Section: Scientific Foundations
Treebanks development and exploitation
Participants : Benoit Crabbé, Marie Candito, Éric Villemonte de La Clergerie.
- Treebank
a treebank is a set of sentences whose syntactic analysis has been performed manually (it is called a “treebank” in reference to the fact that in most cases, these analyses are represented as trees, be them constituency or dependency trees)
At the international level, the last decade has seen the emergence of a very strong trend of researches on statistical methods in NLP. This trend results from several reasons but one of them, in particular for English, is the availability of large annotated corpora, such as the Penn Treebank (1M words extracted from the Wall Street journal, with syntactic annotations) or the the British National Corpus (100M words covering various styles annotated with parts of speech). Such annotated corpora are very valuable to extract stochastic grammars or to parametrize disambiguation algorithms.
These successes have lead to many similar proposals of corpus annotations. A long (but non exhaustive) list may be found on the internet(http://www.ims.uni-stuttgart.de/projekte/TIGER/related/links.shtml ) and includes mostly resources for languages other than French, apart from the French Treebank, developed in Anne Abeillé's team at University Paris 7 [57] .
However, the development of such treebanks is very costly from a human point of view and represents a long standing effort. The volume of data that can be manually annotated remains limited and is generally not sufficient to learn very rich information (sparse data phenomena). Furthermore, designing an annotated corpus involves choices that may block future experiments to acquire new kinds of linguistic knowledge. Last but not least, it is worth mentioning that even manually annotated corpora are not error prone.
Hence, two directions are investigated by Alpage members, and will be of increasing importance. First, Alpage members are working actively on the exploitation of the French Treebank for developing probabilistic parsers.

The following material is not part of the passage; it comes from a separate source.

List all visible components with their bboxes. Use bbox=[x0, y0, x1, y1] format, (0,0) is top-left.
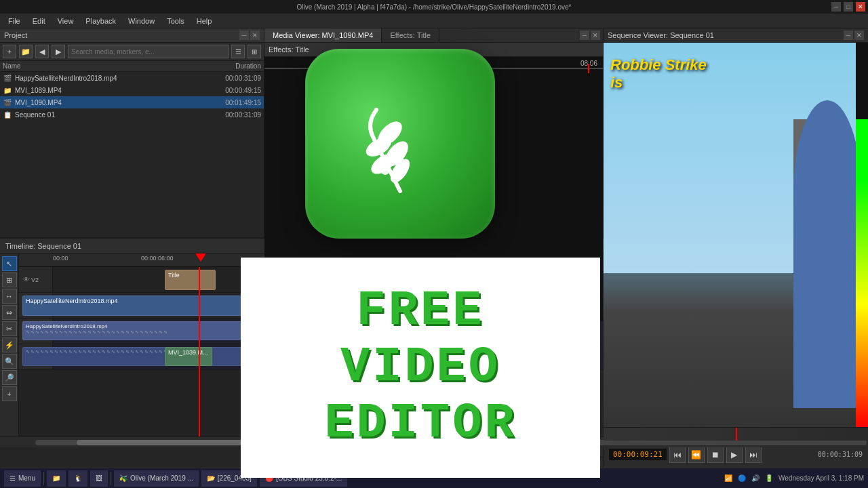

Second, a bootstrapping approach is also investigated, where corpora can be parsed by many different parsing systems, so as to build automatically a consensual treebank which can reach a very large size (typically 100-million words); such a treebank (or parsing results from individual parsers) can be used to acquire linguistic information so as to enrich lexica, leading to better parsers. This has been achieved for example at Alpage thanks to error mining techniques in parsing results, and the PASSAGE ANR project, lead by Éric de La Clergerie, applies this bootstrapping approach at a national level [117] . Such an approach leads to resources and parsers that co-evolve, in a virtuous circle: resources are used by tools on corpus to improve resources and prepare the next generation of resources (by adding richer information). This constitutes the first steps towards the definition of generic learning algorithms, not relying on costly manually annotated corpora.
Nevertheless, members of Alpage are involved in the Rhapsodie ANR project (see 8.1.4 ). One of the tasks of this project, coordinated by Sylvain Kahane, is to develop a dependency Treebank for a little corpus of Spoken French (3 hours = 36,000 words). The corpus, orthographically transcripted, is manually segmented by linguists in rectional units, where words are linked by dependency relations. These units will be parsed by the Alpage team. A difficulty comes form the fact, that due to disfluencies, reformulation, and so on, rectional unit are not disjoint, and the syntactic trees we obtain must be patched up. This is a first step in the direction of the parsing of spoken languages. The next step would be to see how to obtain automatically a segmentation in rectional units.